A perspectiva teórico-metodológica adotada se fundamenta na fenomenologia existencial Heideggeriana11 (detendo-nos aos conceitos existenciais de Dasein “ser-aí”: ser-no-mundo; ser-com-outro e ser-para-a-morte) para aproximar dos significados e sentidos pessoais da vivência das mães com o luto materno, compreendendo as suas intenções frente à alimentação e considerando como esse processo é vivido por elas, em seu estar-no-mundo para elas. Neste estudo, o Dasein indica o modo de ser presente da mãe na alimentação diante do luto materno, buscando-se problematizar os sentidos que as mães atribuíram a suas experiências vividas com o enlutamento delas, e em como esta vivência se constrói nas práticas alimentares em função do contexto das relações com outros filhos, cônjuge ou outros entes. Desta maneira, as concepções das mães sobre o maternar12 e a compreensão da relação entre mãe e filho foram observações ponderadas para se articular melhor o contexto em que a vivência do luto materno se insere na alimentação. Igualmente, o conceito de espaço social alimentar13 na dimensão do espaço do culinário - contemplando, especificamente, o ambiente onde se realizam as operações culinárias e as inter-relações entre os comensais - orientou a análise da relação das enlutadas com a alimentação.
O critério para o recrutamento das participantes foi ter vivenciado a perda de filho e frequentar Organizações Não Governamentais de apoio ao luto, sem vínculo religioso. Esta estratégia foi utilizada por favorecer chances de captação e adesão ao estudo; embora, nem todas as mães tenham aderido ao estudo por receio de remeter a fatos e emoções advindas dessa rememoração, especialmente aquelas no primeiro ano de luto. A definição da amostra deu-se pela constatação da saturação teórica14 - critério que interrompeu a captação de novas componentes, totalizando 15 mães. As mulheres que fizeram parte do estudo são provenientes de ONGs de Belo Horizonte e da Zona da Mata Mineira.
As entrevistas só foram feitas quando autorizadas e indicado o dia e o horário mais adequado, procurando realizá-las nas residências das mães e, especificamente, no ambiente de refeições. Por este ambiente ser o local dos atos, concomitante às narrativas, as mães descreveram, com mais propriedade, suas reações.

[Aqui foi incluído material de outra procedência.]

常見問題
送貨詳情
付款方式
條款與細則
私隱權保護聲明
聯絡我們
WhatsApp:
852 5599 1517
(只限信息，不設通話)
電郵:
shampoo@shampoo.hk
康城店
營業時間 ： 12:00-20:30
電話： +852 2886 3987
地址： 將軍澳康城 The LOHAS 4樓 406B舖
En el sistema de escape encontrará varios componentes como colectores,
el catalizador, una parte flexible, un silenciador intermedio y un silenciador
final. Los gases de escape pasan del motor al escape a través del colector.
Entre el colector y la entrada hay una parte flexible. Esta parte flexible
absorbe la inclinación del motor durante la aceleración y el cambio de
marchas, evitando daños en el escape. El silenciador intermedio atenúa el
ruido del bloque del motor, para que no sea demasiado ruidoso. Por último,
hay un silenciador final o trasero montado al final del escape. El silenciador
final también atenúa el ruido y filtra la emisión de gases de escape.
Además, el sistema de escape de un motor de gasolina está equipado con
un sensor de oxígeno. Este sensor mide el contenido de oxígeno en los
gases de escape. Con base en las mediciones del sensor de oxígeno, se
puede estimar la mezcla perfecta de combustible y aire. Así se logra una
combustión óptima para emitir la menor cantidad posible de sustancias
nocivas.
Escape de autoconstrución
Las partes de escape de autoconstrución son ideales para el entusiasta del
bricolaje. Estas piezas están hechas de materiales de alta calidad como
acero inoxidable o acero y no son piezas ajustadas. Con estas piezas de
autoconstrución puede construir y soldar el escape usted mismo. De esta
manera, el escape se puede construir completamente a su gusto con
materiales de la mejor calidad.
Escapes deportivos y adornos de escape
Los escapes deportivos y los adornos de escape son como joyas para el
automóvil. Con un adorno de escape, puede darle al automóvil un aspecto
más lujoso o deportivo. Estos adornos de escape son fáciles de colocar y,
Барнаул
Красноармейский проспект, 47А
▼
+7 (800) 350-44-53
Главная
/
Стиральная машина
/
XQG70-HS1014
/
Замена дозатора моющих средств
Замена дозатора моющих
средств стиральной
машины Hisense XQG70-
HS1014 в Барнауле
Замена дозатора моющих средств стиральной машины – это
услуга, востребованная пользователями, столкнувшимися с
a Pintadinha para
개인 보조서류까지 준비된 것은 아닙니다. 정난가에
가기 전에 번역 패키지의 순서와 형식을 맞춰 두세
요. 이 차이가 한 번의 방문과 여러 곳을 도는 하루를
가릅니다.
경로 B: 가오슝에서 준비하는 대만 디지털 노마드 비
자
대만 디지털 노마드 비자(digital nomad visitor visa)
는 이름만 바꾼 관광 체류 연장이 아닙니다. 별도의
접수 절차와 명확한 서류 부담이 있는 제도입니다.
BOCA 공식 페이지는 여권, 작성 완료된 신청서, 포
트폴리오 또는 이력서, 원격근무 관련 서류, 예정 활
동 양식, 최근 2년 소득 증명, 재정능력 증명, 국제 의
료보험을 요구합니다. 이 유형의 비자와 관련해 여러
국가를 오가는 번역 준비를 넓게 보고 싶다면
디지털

As mães foram motivadas a falar a partir de questões abertas norteadoras que esclarecessem aspectos da ingestão e das atitudes alimentares após a morte de um filho. Observando as reações, registrando relatos e minimizando constrangimentos, foi possível aprofundar nas questões alimentares. As questões temáticas que subsidiaram este estudo foram: alterações na alimentação; mudanças nas atitudes vinculadas ao ato de alimentar-se; descrição das sensações de sede, fome, apetite e saciação; sentimentos e emoções vivenciados no ambiente de refeições; identificação de alimentos que simbolizam a memória do(a) filho(a); ausência do(a) filho(a) no momento das refeições; identificação de alterações das atitudes alimentares do início do luto para o atual momento. A entrevista foi norteada com a seguinte pergunta: Como foi para você lidar com a alimentação e a perda do(a) seu(sua) filho(a)? Concebendo que intervenções em entrevistas não diretivas devem apenas sugerir a temática15, assuntos não mencionados espontaneamente foram inseridos conforme explicitado: fale-me sobre a sua alimentação, após a morte do(a) seu(sua) filho(a); conte-me sobre suas atitudes frente às refeições; fale-me sobre os alimentos ou as preparações preferidas do(a) filho(a) falecido(a) - o que, em sua opinião, seria relevante eu ter o conhecimento.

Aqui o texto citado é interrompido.